LK v Upper Grand District Board (EA 311.7), 2019 CFSRB 2
LK, a grade 2 student who was diagnosed with Autism Spectrum Disorder, was expelled from his school following several incidents. The incidents were of increased dysregulation and behavioural issues and culminated in a physical assault on an education assistant (EA) causing bodily harm requiring treatment by a medical practitioner. The EA suffered bruises, contusions and a concussion, and was subsequently diagnosed with post-traumatic stress disorder. LK’s parents appealed the school board’s expulsion decision to the Child and Family Services Review Board (CFSRB). The CFSRB found the conduct at issue constituted a physical assault and despite the fact the student did not have the ability to control his behaviour or to understand the foreseeable consequences of his behaviour, his presence created an unacceptable risk to the safety of any person in the school. The CFSRB ruled that no other factor mitigated the seriousness of the activity for which the pupil was expelled and upheld the school board’s decision.
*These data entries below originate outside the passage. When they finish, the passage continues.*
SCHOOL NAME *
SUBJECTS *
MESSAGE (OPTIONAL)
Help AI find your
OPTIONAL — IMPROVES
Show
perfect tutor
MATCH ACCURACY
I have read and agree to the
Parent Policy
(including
AB v Ontario (Education), 2019 HRTO 685
The respondent requested that the Tribunal dismiss the Application challenging the recent changes to Ontario’s sexual health education curriculum. The respondent relied on the Divisional Court’s ruling in ETFO v Her Majesty the Queen, where the Divisional Court upheld the changes made by the Government. The respondent argued that this ruling was dispositive of the issues raised in the Application. The Tribunal agreed, finding the decision rendered the Application moot.
PL v Toronto District School Board, 2019 HRTO 655
The applicant, a student, alleged that she was discriminated by the respondent in its treatment of her by school staff on the basis of race, ethnic origin, disability, family status, age as well as reprisal and threat of reprisal. In dismissing the application, the Tribunal ruled that the applicant had offered no evidence to support a nexus between the allegations and a prohibited ground of discrimination under the Code nor had she made out her allegations of reprisals.
Toronto Catholic District School Board (Re), 2019 CanLII 28199
Parents sought records from the school board relating to their son and allegations that he had been bullied by another student. The Board granted partial access to the records, including the principal and vice-principal’s notes, but withheld names of students, particularly the name of the students the parents (Appellants) alleged bullied their son. The adjudicator ordered the disclosure of part of the records containing statements made by the appellants’ son (including the name of the student who allegedly bullied him), finding that it would be absurd not to disclose the information clearly within the knowledge of the appellants’ son and found in his own witness statement. However, the adjudicator upheld the Board’s decision to withhold the remaining portions of the records. The adjudicator also ordered the Board to conduct a further search for records.
Rainbow District School Board (Re), 2019 CanLII 35762
The Board received a request for a copy of a record that was read out at a Board meeting, and any related records. The Board provided partial access to the record, relying on the discretionary exemption of a closed meeting to do so. The decision was appealed by the requester and the adjudicator upheld the Board’s decision but ordered that it conduct a further search of related records.